TASK STATEMENT – Among the entries that follow, the required portion opens with the line containing "1,3/1,6-D Glucan), KSM-66 Organic" and closes with the line containing "Banks Available in Benin City". Give that portion again exactly, and nothing else.

STORED DATA –

* * * * * * * * *

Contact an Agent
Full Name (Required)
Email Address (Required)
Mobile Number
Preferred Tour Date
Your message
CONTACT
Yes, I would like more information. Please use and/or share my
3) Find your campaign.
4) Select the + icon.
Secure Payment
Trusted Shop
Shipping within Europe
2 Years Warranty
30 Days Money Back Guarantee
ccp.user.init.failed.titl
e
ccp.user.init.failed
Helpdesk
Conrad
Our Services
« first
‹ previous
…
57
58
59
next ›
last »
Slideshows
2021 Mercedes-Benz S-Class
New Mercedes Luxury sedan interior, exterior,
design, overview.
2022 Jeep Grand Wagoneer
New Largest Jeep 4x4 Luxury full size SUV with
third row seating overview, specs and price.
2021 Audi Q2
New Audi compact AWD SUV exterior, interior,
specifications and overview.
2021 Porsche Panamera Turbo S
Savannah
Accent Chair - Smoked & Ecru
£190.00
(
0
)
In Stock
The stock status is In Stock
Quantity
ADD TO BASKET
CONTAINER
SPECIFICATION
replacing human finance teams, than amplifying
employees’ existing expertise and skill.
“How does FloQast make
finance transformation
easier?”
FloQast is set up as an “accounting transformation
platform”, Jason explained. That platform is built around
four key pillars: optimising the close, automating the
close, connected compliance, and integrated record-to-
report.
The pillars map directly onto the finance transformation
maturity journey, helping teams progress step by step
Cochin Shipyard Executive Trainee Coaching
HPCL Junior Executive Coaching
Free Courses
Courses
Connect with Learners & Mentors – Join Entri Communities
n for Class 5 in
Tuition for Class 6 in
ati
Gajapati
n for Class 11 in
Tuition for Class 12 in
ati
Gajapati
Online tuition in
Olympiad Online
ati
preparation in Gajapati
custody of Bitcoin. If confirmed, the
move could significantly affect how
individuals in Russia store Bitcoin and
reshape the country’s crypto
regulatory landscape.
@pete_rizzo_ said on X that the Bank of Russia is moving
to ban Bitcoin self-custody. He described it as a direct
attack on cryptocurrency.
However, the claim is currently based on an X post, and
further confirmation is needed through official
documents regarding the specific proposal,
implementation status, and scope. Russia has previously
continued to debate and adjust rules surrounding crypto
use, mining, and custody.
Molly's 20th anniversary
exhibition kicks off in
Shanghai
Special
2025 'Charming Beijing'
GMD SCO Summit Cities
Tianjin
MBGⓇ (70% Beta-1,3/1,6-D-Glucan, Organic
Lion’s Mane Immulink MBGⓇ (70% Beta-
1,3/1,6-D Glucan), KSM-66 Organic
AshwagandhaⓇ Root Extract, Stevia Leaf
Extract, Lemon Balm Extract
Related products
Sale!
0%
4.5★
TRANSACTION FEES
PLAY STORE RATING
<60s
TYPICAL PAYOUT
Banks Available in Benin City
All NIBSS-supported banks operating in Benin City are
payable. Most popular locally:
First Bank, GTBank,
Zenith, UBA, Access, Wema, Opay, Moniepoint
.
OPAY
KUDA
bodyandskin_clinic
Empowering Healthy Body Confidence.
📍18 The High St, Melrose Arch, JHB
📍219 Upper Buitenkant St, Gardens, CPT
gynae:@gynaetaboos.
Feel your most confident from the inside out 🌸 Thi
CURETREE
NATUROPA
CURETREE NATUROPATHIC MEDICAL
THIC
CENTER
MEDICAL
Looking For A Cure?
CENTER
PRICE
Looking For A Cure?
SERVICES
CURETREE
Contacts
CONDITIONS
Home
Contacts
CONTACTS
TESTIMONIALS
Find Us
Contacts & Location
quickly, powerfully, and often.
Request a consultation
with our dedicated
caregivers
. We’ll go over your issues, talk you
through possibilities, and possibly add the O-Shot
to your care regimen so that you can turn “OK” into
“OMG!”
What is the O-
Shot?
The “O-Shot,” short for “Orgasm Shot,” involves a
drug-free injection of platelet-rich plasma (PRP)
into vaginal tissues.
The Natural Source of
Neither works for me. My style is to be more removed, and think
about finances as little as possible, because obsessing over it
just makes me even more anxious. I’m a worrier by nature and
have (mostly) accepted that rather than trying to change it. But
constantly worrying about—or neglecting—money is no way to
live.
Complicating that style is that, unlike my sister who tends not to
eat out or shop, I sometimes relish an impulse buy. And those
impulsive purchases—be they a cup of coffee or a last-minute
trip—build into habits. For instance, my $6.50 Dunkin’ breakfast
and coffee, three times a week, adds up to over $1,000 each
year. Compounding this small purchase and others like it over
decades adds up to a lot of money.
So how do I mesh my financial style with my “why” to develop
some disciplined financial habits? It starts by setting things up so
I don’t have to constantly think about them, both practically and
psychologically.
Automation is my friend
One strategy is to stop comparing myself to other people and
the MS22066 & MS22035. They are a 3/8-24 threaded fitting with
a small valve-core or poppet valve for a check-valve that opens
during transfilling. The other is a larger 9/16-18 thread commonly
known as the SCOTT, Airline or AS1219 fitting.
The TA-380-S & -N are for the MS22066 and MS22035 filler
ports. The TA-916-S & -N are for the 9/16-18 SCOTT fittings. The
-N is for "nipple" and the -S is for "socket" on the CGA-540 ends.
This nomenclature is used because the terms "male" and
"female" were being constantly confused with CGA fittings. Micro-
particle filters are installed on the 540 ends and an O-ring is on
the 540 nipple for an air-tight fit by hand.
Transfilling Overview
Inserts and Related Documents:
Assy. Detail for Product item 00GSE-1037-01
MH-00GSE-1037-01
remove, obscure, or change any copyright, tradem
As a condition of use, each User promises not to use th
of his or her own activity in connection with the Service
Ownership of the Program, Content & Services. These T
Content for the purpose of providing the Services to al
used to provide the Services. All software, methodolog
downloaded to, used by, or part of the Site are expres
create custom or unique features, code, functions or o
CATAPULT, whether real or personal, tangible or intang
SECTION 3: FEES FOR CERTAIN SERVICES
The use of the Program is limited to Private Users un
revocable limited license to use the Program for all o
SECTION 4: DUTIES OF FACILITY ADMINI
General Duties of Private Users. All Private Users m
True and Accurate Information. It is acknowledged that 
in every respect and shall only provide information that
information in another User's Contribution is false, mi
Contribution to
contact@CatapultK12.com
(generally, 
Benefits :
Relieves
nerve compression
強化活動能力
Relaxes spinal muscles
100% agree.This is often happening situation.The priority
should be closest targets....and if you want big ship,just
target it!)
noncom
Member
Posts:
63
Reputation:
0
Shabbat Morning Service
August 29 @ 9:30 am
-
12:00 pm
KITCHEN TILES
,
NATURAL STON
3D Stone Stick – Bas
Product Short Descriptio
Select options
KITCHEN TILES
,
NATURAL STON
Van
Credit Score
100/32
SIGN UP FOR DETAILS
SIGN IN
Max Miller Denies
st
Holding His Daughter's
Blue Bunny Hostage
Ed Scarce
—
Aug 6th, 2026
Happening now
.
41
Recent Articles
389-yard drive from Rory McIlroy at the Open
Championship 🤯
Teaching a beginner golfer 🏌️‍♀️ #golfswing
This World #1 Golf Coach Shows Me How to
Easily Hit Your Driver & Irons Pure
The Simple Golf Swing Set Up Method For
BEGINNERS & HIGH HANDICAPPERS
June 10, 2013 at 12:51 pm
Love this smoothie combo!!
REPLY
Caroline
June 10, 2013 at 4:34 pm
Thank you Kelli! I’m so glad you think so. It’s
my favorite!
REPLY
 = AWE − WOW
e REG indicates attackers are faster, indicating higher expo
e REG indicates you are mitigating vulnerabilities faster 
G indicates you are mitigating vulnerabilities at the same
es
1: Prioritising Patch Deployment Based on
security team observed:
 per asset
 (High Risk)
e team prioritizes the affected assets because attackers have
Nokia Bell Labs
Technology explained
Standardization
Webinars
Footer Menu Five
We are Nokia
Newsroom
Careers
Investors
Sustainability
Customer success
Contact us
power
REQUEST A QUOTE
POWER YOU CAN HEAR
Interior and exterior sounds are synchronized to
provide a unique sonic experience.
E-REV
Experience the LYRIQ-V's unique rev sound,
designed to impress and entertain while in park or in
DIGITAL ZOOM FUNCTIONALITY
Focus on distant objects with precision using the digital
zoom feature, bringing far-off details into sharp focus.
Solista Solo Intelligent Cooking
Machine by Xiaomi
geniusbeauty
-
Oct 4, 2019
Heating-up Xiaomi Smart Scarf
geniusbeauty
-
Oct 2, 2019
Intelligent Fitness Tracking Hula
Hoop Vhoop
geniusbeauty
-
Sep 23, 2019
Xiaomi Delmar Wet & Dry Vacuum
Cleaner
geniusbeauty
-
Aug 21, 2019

* * * * * * * * *

YOUR SOLUTION –
1,3/1,6-D Glucan), KSM-66 Organic
AshwagandhaⓇ Root Extract, Stevia Leaf
Extract, Lemon Balm Extract
Related products
Sale!
0%
4.5★
TRANSACTION FEES
PLAY STORE RATING
<60s
TYPICAL PAYOUT
Banks Available in Benin City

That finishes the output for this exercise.